■ **EXERCISE GOAL**
Give back the data below word for word. Any image in it should be left out.

■ **EXERCISE INPUT**
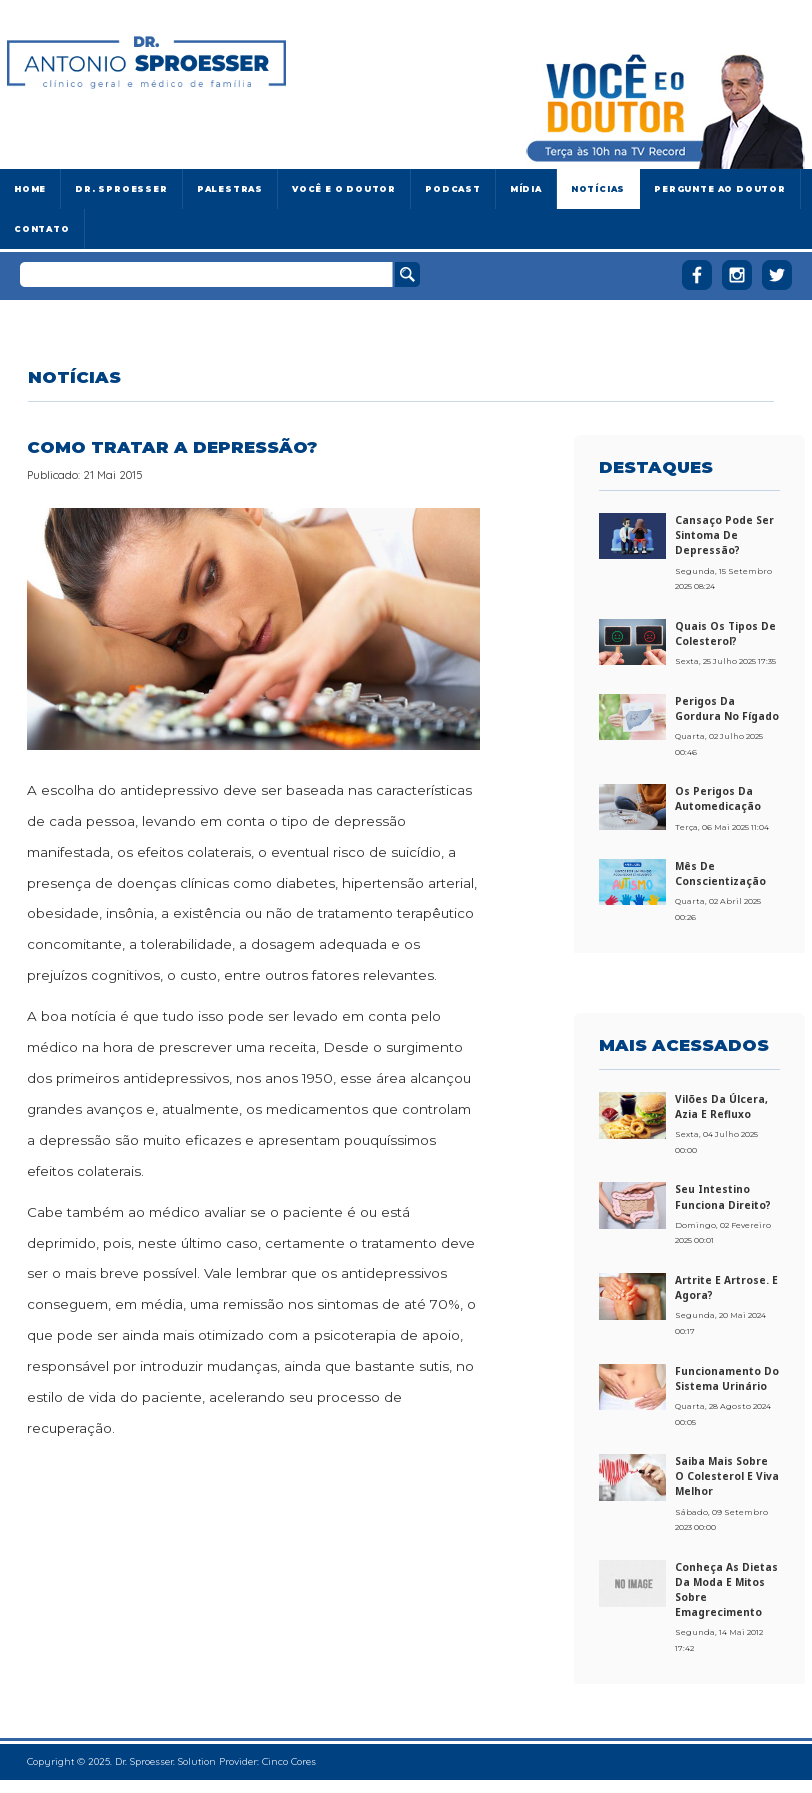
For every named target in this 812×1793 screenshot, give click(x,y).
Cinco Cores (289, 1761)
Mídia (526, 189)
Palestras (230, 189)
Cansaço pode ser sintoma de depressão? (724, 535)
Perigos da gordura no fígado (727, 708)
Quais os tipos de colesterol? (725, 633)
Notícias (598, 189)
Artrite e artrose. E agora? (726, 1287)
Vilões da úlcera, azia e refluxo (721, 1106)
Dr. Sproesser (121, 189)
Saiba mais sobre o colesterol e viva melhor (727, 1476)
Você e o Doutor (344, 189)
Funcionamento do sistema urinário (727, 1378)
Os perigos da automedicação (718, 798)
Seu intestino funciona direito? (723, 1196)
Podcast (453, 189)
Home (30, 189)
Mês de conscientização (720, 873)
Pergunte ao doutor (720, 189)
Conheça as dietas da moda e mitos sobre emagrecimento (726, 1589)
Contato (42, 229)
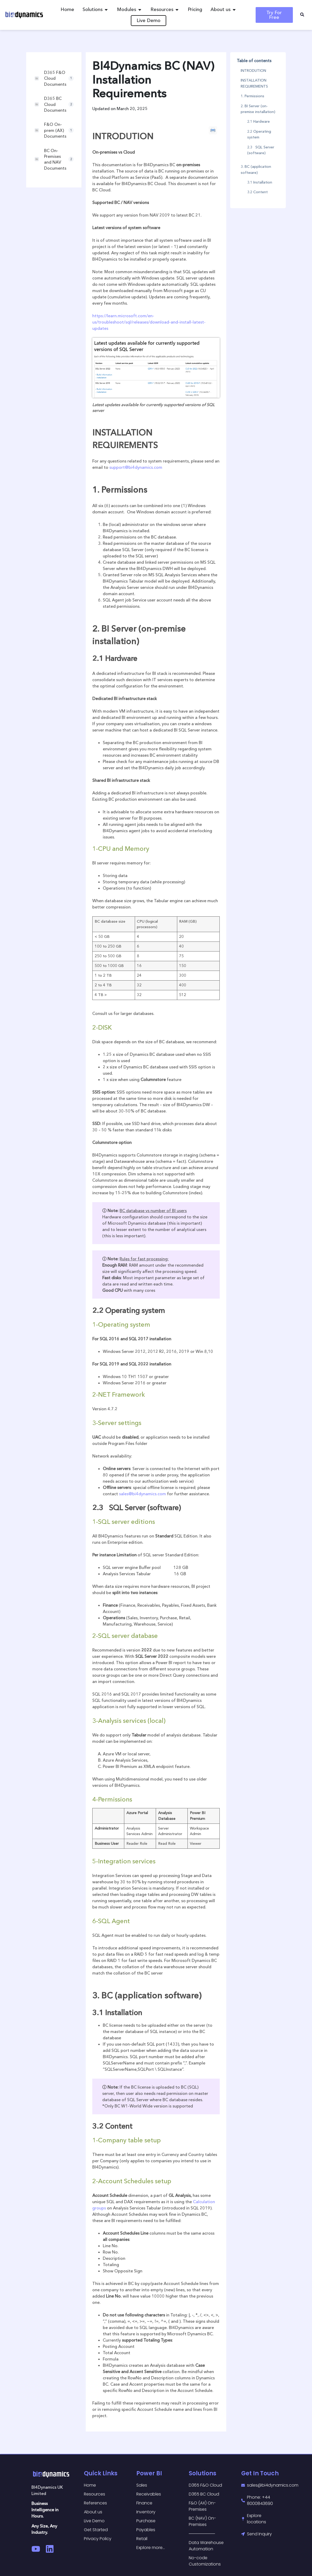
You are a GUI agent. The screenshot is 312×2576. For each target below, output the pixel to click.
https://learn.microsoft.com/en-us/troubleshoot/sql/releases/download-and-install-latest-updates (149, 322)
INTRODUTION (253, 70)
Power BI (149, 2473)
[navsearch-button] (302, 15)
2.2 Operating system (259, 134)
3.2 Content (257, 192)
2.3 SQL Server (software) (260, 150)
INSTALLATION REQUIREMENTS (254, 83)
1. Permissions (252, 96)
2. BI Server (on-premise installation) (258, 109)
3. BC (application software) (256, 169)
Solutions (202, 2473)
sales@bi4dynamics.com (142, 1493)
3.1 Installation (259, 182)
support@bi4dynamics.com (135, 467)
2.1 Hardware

■ **TASK RESULT**
For every named target in this 812×1793 screenshot, give click(x,y).
Cinco Cores (289, 1761)
Mídia (526, 189)
Palestras (230, 189)
Cansaço pode ser sintoma de depressão? (724, 535)
Perigos da gordura no fígado (727, 708)
Quais os tipos de colesterol? (725, 633)
Notícias (598, 189)
Artrite e artrose. E agora? (726, 1287)
Vilões da úlcera, azia e refluxo (721, 1106)
Dr. Sproesser (121, 189)
Saiba mais sobre o colesterol e viva melhor (727, 1476)
Você e o Doutor (344, 189)
Funcionamento do sistema urinário (727, 1378)
Os perigos da automedicação (718, 798)
Seu intestino funciona direito? (723, 1196)
Podcast (453, 189)
Home (30, 189)
Mês de conscientização (720, 873)
Pergunte ao doutor (720, 189)
Conheça as dietas da moda e mitos sobre emagrecimento (726, 1589)
Contato (42, 229)
You are a GUI agent. The screenshot is 312×2576. For each target below, output the pixel to click.
https://learn.microsoft.com/en-us/troubleshoot/sql/releases/download-and-install-latest-updates (149, 322)
INTRODUTION (253, 70)
Power BI (149, 2473)
[navsearch-button] (302, 15)
2.2 Operating system (259, 134)
3.2 Content (257, 192)
2.3 SQL Server (software) (260, 150)
INSTALLATION REQUIREMENTS (254, 83)
1. Permissions (252, 96)
2. BI Server (on-premise installation) (258, 109)
3. BC (application software) (256, 169)
Solutions (202, 2473)
sales@bi4dynamics.com (142, 1493)
3.1 Installation (259, 182)
support@bi4dynamics.com (135, 467)
2.1 Hardware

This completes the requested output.